::: DATA FOR THE TASK
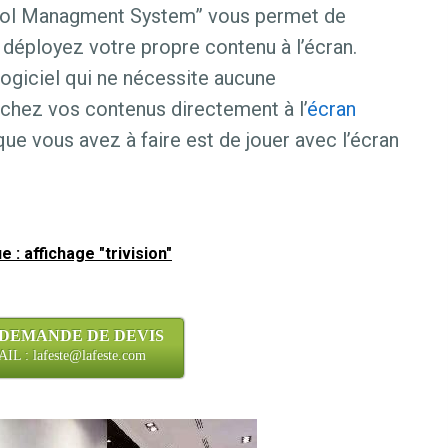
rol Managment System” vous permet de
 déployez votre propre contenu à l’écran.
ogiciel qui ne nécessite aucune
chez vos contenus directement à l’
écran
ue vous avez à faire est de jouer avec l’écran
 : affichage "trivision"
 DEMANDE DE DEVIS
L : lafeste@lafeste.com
::::::
::: DATA FOR THE TASK
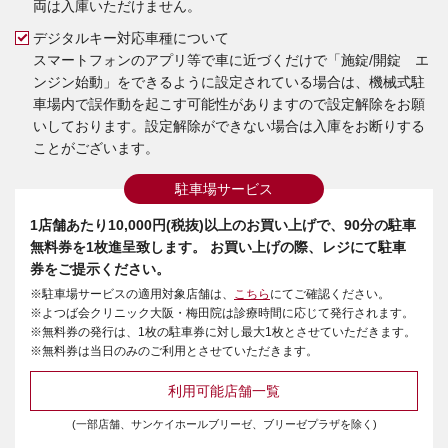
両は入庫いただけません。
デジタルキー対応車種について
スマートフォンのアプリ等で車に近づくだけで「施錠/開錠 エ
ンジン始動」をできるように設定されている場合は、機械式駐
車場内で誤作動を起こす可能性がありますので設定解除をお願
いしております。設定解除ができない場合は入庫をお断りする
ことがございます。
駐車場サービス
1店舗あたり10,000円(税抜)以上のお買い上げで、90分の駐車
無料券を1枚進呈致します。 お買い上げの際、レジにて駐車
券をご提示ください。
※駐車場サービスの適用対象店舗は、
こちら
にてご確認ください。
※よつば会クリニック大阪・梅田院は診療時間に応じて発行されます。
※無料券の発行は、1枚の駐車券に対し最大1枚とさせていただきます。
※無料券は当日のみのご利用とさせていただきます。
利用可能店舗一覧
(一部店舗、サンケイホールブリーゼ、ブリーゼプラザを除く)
::::::
_EXERCISE INSTRUCTIONS_. All that is wanted is an exact copy of the lines above from the one with "vous permet de" through the one with "DEMANDE DE DEVIS", with both ends included.

_OUTPUT BELOW_.
rol Managment System” vous permet de
 déployez votre propre contenu à l’écran.
ogiciel qui ne nécessite aucune
chez vos contenus directement à l’
écran
ue vous avez à faire est de jouer avec l’écran
 : affichage "trivision"
 DEMANDE DE DEVIS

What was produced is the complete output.